A propos de cette série  
 
15 peintures sur papiers et 18 toiles, s'inspirant de paysages géographiques ou cosmiques émergeant de la peau d'une vache.
 
 
 
Ce qu'en dit Micheline LO  
 
Texte extrait du catalogue La Vache Bleue

Le projet a été inspiré par la vignette du camembert de la marque La Vache Bleue. Cette image tout alimentaire m'a soudain frappée par son aspect géographique et cosmique. En effet, la grande tache que l'animal porte sur le dos évoque un continent. La forme circulaire, l'or, le bleu jour, le bleu nuit, tout cet ensemble favorisait une simplification terrestre et céleste de la grande mère vache, jusqu'à en faire une métamorphose de la planète. Le bleu et l'or, de plus, charriaient des réminiscences de mozaïques byzantines. Particulièrmenet m'est revenu le souvenir de la voûte constellée du tombeau de Galla Placidia, à Ravenne (5è siècle).

C'est avec ce projet ambitieux que me trouvant dans la Drôme à Noël 1987-88, j'ai aligné une dizaine de croquis des montagnes environnantes, groupées autour du dos majestueux du mont Ventoux. Cela, je l'intulai vaguement Prologue à la Vache Bleue. Le projet lui-même a démarré lentement, fin janvier, avec des vaches tantôt filant dans l'espace, soeurs de lait de la Voie Lactée, tantôt plaquées au sol, en planisphères. Une vingtaine de ces papiers, en général de 50x65 cm, ont été accessibles au public, en mai-juin 1988, lors de l'ouverture des ateliers d'artistes de Saint-Gilles, pendant trois week-ends successifs.

Les toiles d'un mètre carré qui leur ont fait suite, peintes l'été 88, se sont ressenties du désir de retrouver au plus près l'animal, plus lourd, plus épais, enfoncé dans son immense corps ruminant et immobile, quasi minéral, et cependant plein de lait et de paille, et la vaste sérénité du regard, dont j'ai cherché à préserver toujours l'animalité. Me défiant de la
Vache Qui Rit, dont le regard est humain.

En septembre, j'ai fait quelques monotypes, très près de l'image du camembert. Ils ont été conçus comme des médailles. Leur lumière cherche à rendre l'effet d'une réapparition progressive de la gravure, comme d'une médaille oxydée qu'un décapant ranimerait jusqu'à rendre l'image déchiffrable.

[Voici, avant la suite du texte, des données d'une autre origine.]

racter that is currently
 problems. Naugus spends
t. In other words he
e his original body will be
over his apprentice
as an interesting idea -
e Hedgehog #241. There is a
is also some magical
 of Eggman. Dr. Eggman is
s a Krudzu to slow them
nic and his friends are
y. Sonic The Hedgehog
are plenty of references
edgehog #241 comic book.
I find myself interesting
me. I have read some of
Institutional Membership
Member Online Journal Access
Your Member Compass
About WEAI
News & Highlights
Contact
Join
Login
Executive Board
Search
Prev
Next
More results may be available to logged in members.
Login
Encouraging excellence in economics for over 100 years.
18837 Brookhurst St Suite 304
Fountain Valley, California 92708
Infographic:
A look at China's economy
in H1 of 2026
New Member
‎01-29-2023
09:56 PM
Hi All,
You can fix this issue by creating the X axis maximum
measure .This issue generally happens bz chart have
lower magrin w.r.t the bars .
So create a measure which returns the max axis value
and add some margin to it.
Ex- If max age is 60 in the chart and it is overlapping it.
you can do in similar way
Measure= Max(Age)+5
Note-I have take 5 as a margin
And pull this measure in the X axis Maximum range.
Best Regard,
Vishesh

Les quelques grandes toiles qui ont suivi correspondent à la maturité du projet, jouant d'un aspect ou de l'autre. Ainsi la variation 36, huile sur toile de 2x2m, qu'on pourrait appeler Vache Polaire, superpose, en une sorte de filigrane à prise de vue plongeante, le ciel étoilé, autour de l'étoile polaire, et l'Europe, virant au froid des icebergs. Les deux dernières toiles sont marquées par l'état d'esprit du projet ultérieur. Traversées de ciel en très grandes nappes, elles préparent la 4è série des Paradis de Dante, entamée depuis.

Autres extraits

[...] Quant à la Vache Bleue, quel paradoxe qu'une carte géographique germant d'un corps vivant ! C'est une série un peu à part, gérée par la tendresse pour la planète terre devenue fragile, avec le paradoxe, toujours, d'une fragilité colossale. [...]

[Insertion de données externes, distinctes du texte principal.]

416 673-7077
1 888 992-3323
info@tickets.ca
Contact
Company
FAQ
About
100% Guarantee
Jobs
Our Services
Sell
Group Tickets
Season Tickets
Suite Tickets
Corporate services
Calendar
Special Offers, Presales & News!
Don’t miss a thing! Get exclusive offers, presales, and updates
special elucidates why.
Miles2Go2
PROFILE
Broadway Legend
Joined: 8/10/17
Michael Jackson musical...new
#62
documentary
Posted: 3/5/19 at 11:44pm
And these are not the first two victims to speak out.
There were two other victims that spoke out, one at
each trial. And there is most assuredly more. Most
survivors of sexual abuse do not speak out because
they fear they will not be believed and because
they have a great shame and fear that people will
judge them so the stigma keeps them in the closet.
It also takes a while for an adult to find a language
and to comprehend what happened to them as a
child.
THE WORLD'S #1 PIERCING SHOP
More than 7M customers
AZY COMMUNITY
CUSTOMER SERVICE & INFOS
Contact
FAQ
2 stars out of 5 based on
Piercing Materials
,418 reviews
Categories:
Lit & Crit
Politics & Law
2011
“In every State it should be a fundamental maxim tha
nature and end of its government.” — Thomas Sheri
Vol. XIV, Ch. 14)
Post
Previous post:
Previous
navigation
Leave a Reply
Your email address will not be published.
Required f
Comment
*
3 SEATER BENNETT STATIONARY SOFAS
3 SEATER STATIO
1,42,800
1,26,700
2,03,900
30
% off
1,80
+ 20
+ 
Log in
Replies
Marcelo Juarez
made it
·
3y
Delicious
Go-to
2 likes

[...] Une quarantaine de papiers et de toiles sont sortis de l'étiquette de la boîte de camembert du même nom. La peau de la vache avec ses taches géographiques, et la générosité de la laitière ont mobilisé une tendresse pour la planète terre, notre nourrice bleue.[...]
 
 
 
Ce qu'en dit Henri VAN LIER  
 
Y avait-il alors quelque part une figure qui résumerait presque d'un coup les paysages cérébraux que les neurones humains projettent sur les paysages réels ? Un portrait de plus, mais de la Planète entière ?.

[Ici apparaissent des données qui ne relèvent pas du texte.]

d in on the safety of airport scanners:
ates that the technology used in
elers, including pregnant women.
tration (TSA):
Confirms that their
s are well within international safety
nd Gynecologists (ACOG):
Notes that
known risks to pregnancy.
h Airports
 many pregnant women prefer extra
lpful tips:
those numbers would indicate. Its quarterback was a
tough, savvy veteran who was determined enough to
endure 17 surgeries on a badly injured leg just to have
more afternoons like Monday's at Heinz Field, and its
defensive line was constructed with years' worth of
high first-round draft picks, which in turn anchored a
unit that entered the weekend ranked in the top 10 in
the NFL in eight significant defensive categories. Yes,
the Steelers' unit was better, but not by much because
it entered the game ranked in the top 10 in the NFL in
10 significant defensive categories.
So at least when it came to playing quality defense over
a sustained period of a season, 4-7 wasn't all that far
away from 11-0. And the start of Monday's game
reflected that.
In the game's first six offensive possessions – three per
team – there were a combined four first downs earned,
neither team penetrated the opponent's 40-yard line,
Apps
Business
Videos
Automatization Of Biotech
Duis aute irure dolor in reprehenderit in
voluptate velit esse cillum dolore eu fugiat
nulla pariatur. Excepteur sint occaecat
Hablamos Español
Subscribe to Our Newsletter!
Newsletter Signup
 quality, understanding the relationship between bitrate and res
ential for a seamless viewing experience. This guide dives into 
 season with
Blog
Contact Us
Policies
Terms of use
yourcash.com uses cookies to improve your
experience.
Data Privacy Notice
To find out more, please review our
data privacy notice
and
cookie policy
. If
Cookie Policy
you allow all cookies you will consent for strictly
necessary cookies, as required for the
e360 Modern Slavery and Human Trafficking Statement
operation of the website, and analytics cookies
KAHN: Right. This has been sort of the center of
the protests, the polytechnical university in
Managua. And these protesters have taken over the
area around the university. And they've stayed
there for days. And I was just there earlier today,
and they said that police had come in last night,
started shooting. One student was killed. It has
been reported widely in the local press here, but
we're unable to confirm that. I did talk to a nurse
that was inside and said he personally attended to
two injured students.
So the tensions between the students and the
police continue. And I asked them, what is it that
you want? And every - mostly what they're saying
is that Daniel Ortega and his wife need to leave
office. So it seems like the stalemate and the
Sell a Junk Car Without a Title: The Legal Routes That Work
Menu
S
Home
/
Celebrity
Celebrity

Or, un camembert se vendait à l'époque sous le nom de « Vache bleue ». Son étiquette portait une vache effectivement bleue, qui circulait sur la table du petit déjeuner. Le peintre qui affirmait ne rien imaginer, et lire seulement les indices affleurant des textures de la toile, commença d'y reconnaître des maternités universelles, des cartes des pays et des continents, un atlas du ciel étoilé, la parabole des vaches grasses et des vaches maigres.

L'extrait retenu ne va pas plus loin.